# [WORK INSTRUCTIONS]
Write the records out exactly as they read, but not the pictures.

# [RAW DATA]

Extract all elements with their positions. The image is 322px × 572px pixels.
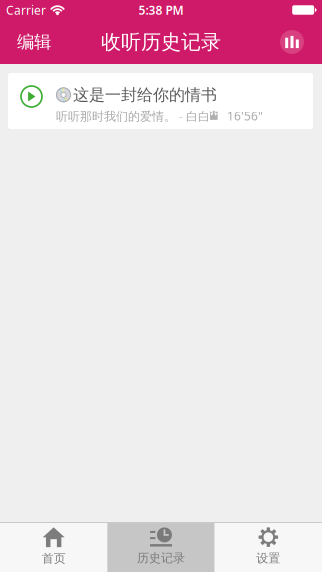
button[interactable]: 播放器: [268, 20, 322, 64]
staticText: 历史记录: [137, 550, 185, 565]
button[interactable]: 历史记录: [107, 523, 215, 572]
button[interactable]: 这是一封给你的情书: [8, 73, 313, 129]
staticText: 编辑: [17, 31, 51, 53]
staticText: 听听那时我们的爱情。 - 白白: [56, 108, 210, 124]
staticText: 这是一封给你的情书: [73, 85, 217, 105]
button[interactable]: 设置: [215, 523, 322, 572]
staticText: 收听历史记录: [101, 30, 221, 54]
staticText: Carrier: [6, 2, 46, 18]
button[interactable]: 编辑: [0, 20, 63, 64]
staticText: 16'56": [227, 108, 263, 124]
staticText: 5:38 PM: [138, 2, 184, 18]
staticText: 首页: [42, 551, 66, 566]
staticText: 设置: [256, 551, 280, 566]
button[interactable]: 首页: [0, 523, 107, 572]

# [EXERCISE RESPONSE]
Extract all elements with their positions. The image is 322px × 572px pixels.
button[interactable]: 播放器: [268, 20, 322, 64]
staticText: 历史记录: [137, 550, 185, 565]
button[interactable]: 历史记录: [107, 523, 215, 572]
button[interactable]: 这是一封给你的情书: [8, 73, 313, 129]
staticText: 编辑: [17, 31, 51, 53]
staticText: 听听那时我们的爱情。 - 白白: [56, 108, 210, 124]
staticText: 这是一封给你的情书: [73, 85, 217, 105]
button[interactable]: 设置: [215, 523, 322, 572]
staticText: 收听历史记录: [101, 30, 221, 54]
staticText: Carrier: [6, 2, 46, 18]
button[interactable]: 编辑: [0, 20, 63, 64]
staticText: 16'56": [227, 108, 263, 124]
staticText: 5:38 PM: [138, 2, 184, 18]
staticText: 首页: [42, 551, 66, 566]
staticText: 设置: [256, 551, 280, 566]
button[interactable]: 首页: [0, 523, 107, 572]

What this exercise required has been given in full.